__Exercise objective__
Output each line exactly as written, from the first line of the records to the line bearing "E-Mail-Adresse", inclusive, while leaving every picture out.

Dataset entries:
★ ★ ★ ★ ★

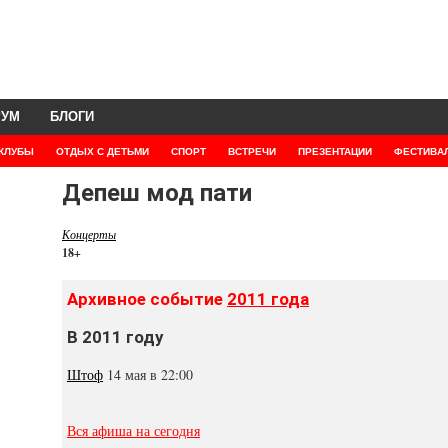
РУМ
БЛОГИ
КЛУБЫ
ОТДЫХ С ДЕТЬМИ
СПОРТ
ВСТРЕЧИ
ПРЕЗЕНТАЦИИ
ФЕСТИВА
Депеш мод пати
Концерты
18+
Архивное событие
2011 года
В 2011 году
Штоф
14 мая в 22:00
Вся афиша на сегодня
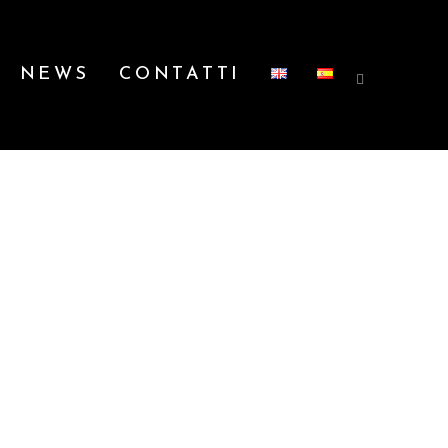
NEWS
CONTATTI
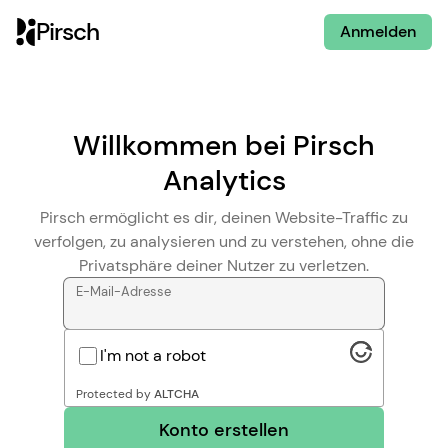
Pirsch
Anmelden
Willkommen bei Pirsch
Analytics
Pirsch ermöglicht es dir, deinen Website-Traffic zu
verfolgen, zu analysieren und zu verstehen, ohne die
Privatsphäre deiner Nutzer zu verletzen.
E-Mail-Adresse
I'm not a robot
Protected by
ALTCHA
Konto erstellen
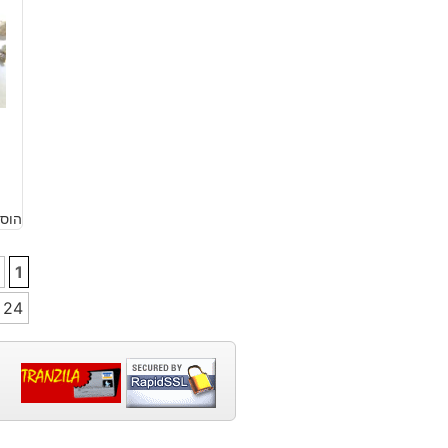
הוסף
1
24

★ ★ ★ ★ ★

__Result for this exercise__
РУМ
БЛОГИ
КЛУБЫ
ОТДЫХ С ДЕТЬМИ
СПОРТ
ВСТРЕЧИ
ПРЕЗЕНТАЦИИ
ФЕСТИВА
Депеш мод пати
Концерты
18+
Архивное событие
2011 года
В 2011 году
Штоф
14 мая в 22:00
Вся афиша на сегодня
NEWS
CONTATTI
Pirsch
Anmelden
Willkommen bei Pirsch
Analytics
Pirsch ermöglicht es dir, deinen Website-Traffic zu
verfolgen, zu analysieren und zu verstehen, ohne die
Privatsphäre deiner Nutzer zu verletzen.
E-Mail-Adresse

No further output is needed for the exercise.